Wednesday, May 18, 2011

Healthy Eats: Arugula & Goat Cheese Pasta Salad

I've said it once, I'll say it again: there is something  so wonderful about cooking with friends. Opening a bottle (or 2, or 3) of wine, brainstorming dishes together, deliberating over spices, rubs and marinades... it can't be beat. This past weekend Quinn and I got together with two of his good friends from high school to grill high quality tri tip and chicken breasts purchased at the Los Angeles Original Farmer's Market.

Quinn took charge of the tri tip, mixing up an alluring garlic marinade and grilling it 25-30 minutes on each side. As the savory scent wafted in from the grill, the meat cut away to reveal tender and rosy pink succulent slices of heaven. Aric discovered that taking pieces of the tri tip and adding a bite of  balsamic-Dijon portobello mushroom became a glorious union of tastes. 

(I promptly stole the portobello balsamic idea and have been making it for myself all week, no joke. Slice up the mushrooms and dip in an improvised to taste blend of olive oil, balsamic vinegar and Dijon mustard. You just want a little kick of Dijon, pour over the mushrooms and either saute or grill as you like it. 1 mushroom: approx 150 calories.)

Along with the mushroom caps, Daniel brushed the chicken breasts with a ponzu sesame oil sauce.
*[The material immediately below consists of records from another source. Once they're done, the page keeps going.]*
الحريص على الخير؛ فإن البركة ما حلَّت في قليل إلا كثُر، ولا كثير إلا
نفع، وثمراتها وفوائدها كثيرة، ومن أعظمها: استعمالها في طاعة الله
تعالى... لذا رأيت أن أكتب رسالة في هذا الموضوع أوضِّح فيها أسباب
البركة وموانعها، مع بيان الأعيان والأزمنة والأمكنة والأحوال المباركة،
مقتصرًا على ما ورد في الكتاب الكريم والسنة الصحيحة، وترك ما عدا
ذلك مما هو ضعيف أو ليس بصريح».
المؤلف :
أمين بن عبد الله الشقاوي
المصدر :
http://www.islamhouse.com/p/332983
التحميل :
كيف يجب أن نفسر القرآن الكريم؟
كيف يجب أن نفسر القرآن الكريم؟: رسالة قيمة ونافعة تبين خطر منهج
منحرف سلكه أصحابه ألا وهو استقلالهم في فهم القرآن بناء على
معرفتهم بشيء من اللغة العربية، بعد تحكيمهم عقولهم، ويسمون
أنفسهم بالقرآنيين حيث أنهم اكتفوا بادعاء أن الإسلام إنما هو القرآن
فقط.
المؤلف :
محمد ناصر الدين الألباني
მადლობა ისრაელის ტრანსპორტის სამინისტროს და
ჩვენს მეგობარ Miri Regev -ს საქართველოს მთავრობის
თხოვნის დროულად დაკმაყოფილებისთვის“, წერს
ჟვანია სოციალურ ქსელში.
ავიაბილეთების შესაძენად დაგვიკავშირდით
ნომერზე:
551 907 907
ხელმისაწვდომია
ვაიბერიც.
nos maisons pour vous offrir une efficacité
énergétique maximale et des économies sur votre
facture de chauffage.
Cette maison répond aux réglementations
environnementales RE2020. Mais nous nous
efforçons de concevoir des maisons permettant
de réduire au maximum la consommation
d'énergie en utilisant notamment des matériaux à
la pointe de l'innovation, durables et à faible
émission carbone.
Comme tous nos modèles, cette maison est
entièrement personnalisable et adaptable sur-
The result was nothing short of spectacular. While the boys handled the meat, I came up with a light side to accompany their grilled masterpieces. I settled on a spring pasta salad with arugula, vegetables and goat cheese. With such robust main courses, it turned out to be a pleasant match.

Arugula & Goat Cheese Pasta Salad
  • 1 box pasta (I used Barilla whole wheat rotini)
  • Arugula- 2-3 handfuls, chopped
  • Roasted red & yellow peppers (I used a jar of Trader Joe's marinated peppers)
  • 2 Roma tomatoes, chopped 
  • 1/2 container of goat cheese (or to taste)
  • A drizzle of olive oil
  • Lemon juice (1/2 lemon)
  • Salt and pepper, to taste
1 cup pasta, 290 calories 

The pasta is pretty simple to make, and can be served warm or cold. I opted for cold this time around to pair with the chicken and tri-tip. While your pasta is boiling, chop arugula, roasted peppers and tomatoes. Once the pasta is finished rinse it off to keep it from cooking and pour into a large serving bowl. Mix in goat cheese and toss with the peppers and tomatoes. Add the olive oil, lemon juice and salt and pepper to taste. Lastly, toss in the arugula and serve.

All together, we had 5lbs of chicken breast and tri tip, grilled squash, peppers and mushrooms and my pasta salad. Not too shabby for a Saturday night!